Work to complete:
Pull every line with the word "中国建筑" out of the entries below.

**** Data supplied ****

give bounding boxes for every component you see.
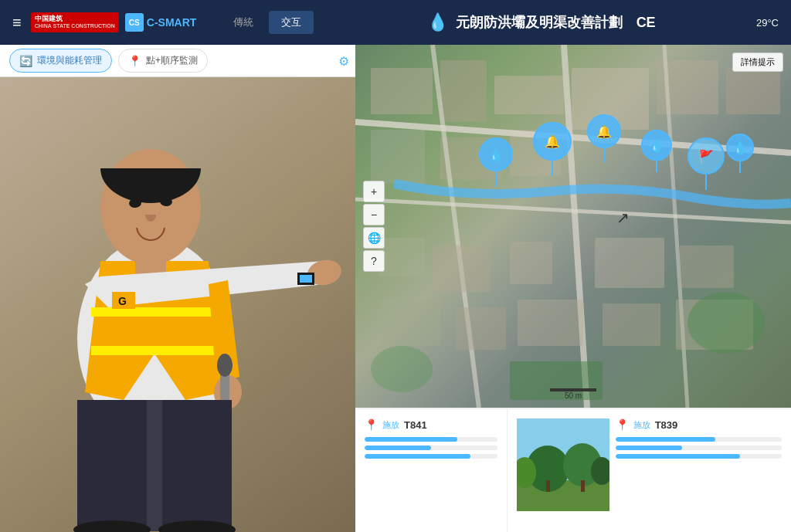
rb-id-t841: T841 [404, 419, 427, 431]
right-bottom-panels: 📍 施放 T841 [355, 408, 791, 532]
globe-button[interactable]: 🌐 [363, 227, 385, 249]
logo-area: 中国建筑 CHINA STATE CONSTRUCTION CS C-SMART [31, 12, 197, 32]
settings-toggle[interactable]: ⚙ [338, 53, 349, 68]
rb-bar-0 [365, 437, 497, 442]
rb-id-t839: T839 [655, 419, 678, 431]
zoom-in-button[interactable]: + [363, 181, 385, 202]
logo-china: 中国建筑 CHINA STATE CONSTRUCTION [31, 12, 119, 32]
logo-csmart: CS C-SMART [125, 13, 197, 32]
sensor-3: 🔔 [587, 114, 621, 162]
menu-icon[interactable]: ≡ [12, 14, 22, 32]
sensor-1: 💧 [479, 137, 513, 187]
weather-info: 29°C [756, 17, 779, 29]
rb-header-t839: 📍 施放 T839 [616, 418, 782, 431]
page-title: 💧 元朗防洪壩及明渠改善計劃 CE [326, 12, 756, 32]
rb-title-t841: 施放 [382, 419, 399, 431]
map-scale: 50 m [550, 388, 596, 400]
sensor-panel-t839-area: 📍 施放 T839 [508, 409, 791, 532]
sensor-2: 🔔 [533, 122, 572, 176]
tab-traditional[interactable]: 傳統 [221, 11, 266, 34]
sensor-t839-img [517, 418, 609, 523]
water-icon: 💧 [427, 12, 448, 32]
sensor-panel-left: 📍 施放 T841 [355, 409, 508, 532]
sensor-t839-data: 📍 施放 T839 [616, 418, 782, 523]
map-info-button[interactable]: 詳情提示 [732, 53, 783, 72]
rb-bar-row-0 [365, 437, 497, 442]
sensor-5: 🚩 [687, 137, 725, 190]
presenter-photo [0, 45, 355, 532]
rb-header-t841: 📍 施放 T841 [365, 418, 497, 431]
rb-title-t839: 施放 [633, 419, 650, 431]
sensor-4: 💧 [641, 130, 672, 172]
help-button[interactable]: ? [363, 250, 385, 272]
rb-bar-t839-0 [616, 437, 782, 442]
map-controls: + − 🌐 ? [363, 181, 385, 272]
csmart-icon: CS [125, 13, 144, 32]
svg-rect-43 [546, 480, 550, 492]
secondary-nav: 🔄 環境與能耗管理 📍 點+順序監測 ⚙ [0, 45, 355, 77]
sensor-markers: 💧 🔔 🔔 💧 🚩 💧 [355, 45, 791, 408]
rb-bar-row-1 [365, 446, 497, 450]
sec-nav-env[interactable]: 🔄 環境與能耗管理 [9, 49, 112, 73]
refresh-icon: 🔄 [19, 55, 32, 67]
rb-bar-t839-2 [616, 454, 782, 459]
zoom-out-button[interactable]: − [363, 204, 385, 225]
nav-tabs: 傳統 交互 [221, 11, 314, 34]
rb-bar-t839-1 [616, 446, 782, 450]
rb-bar-2 [365, 454, 497, 459]
sensor-6: 💧 [726, 134, 754, 173]
location-icon: 📍 [128, 55, 141, 67]
rb-bar-row-2 [365, 454, 497, 459]
rb-bar-1 [365, 446, 497, 450]
tab-interactive[interactable]: 交互 [269, 11, 314, 34]
map-area[interactable]: 💧 🔔 🔔 💧 🚩 💧 [355, 45, 791, 408]
svg-rect-45 [581, 480, 585, 492]
location-icon-t841: 📍 [365, 418, 378, 431]
sec-nav-monitor[interactable]: 📍 點+順序監測 [118, 49, 208, 73]
ce-badge: CE [637, 15, 656, 31]
location-icon-t839: 📍 [616, 418, 629, 431]
topbar: ≡ 中国建筑 CHINA STATE CONSTRUCTION CS C-SMA… [0, 0, 791, 45]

****

Finished task:
logo-area: 中国建筑 CHINA STATE CONSTRUCTION CS C-SMART [31, 12, 197, 32]
logo-china: 中国建筑 CHINA STATE CONSTRUCTION [31, 12, 119, 32]
topbar: ≡ 中国建筑 CHINA STATE CONSTRUCTION CS C-SMA… [0, 0, 791, 45]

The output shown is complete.